## Import Packages

In [1]:
from __future__ import division
import os, sys, re, json, time, datetime, shutil
import itertools, collections
from importlib import reload

import random 
import numpy as np
import pandas as pd
import os
import sys
import matplotlib.pyplot as plt
from numpy.linalg import *
np.random.seed(42)  # don't change this line

import base64

# NLTK, NumPy, and Pandas.
import nltk
nltk.download('punkt')
from nltk.tree import Tree
from numpy import random as rd
from nltk.tokenize import word_tokenize
import random

import collections
import re
import time
import itertools
from collections import defaultdict, Counter

import glob
from argparse import ArgumentParser

#Pytorch
import torch
import torch.nn as nn
import torch.nn.functional as F

import torch.optim as optim
from torch.utils.data import Dataset, DataLoader

[nltk_data] Downloading package punkt to /root/nltk_data...
[nltk_data]   Unzipping tokenizers/punkt.zip.
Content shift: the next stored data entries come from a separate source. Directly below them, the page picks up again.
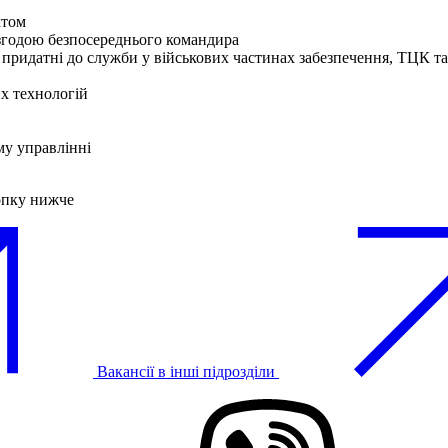
ктом
згодою безпосереднього командира
 придатні до служби у військових частинах забезпечення, ТЦК 
х технологій
му управлінні
опку нижче
Вакансії в інші підрозділи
## Load [Datasets](https://huggingface.co/datasets/SetFit/amazon_massive_intent_en-US)

In [5]:
from google.colab import drive
drive.mount('/content/drive')

Drive already mounted at /content/drive; to attempt to forcibly remount, call drive.mount("/content/drive", force_remount=True).


In [8]:
df_train = pd.read_json("/content/drive/Shareddrives/CIS-5300_Final-Project/train.jsonl", lines=True)
# df_train.shape

In [9]:
df_validation = pd.read_json("/content/drive/Shareddrives/CIS-5300_Final-Project/validation.jsonl", lines=True)
# df_validation.shape

In [10]:
df_test = pd.read_json("/content/drive/Shareddrives/CIS-5300_Final-Project/test.jsonl", lines=True)
# df_test.shape

In [11]:
# use prefix of (child) label text as parent label
df_train["parent_label_text"] = df_train["label_text"].apply(lambda x: x.split('_')[0])
# factorize to get integer value for each parent label
df_train["parent_label"] = pd.factorize(df_train["parent_label_text"])[0]

In [12]:
# create dictionary indexer for parent class text/label
parent_label_idx = dict(zip(df_train["parent_label_text"],df_train["parent_label"]))

In [13]:
# get parent class text/label for validation data
df_validation["parent_label_text"] = df_validation["label_text"].apply(lambda x: x.split('_')[0])
df_validation["parent_label"] = df_validation["parent_label_text"].apply(lambda x: parent_label_idx[x])

In [14]:
# get parent class text/label for test data
df_test["parent_label_text"] = df_test["label_text"].apply(lambda x: x.split('_')[0])
df_test["parent_label"] = df_test["parent_label_text"].apply(lambda x: parent_label_idx[x])

## Preprocessing

In [41]:
df_all = pd.concat([df_train, df_validation, df_test]).reset_index()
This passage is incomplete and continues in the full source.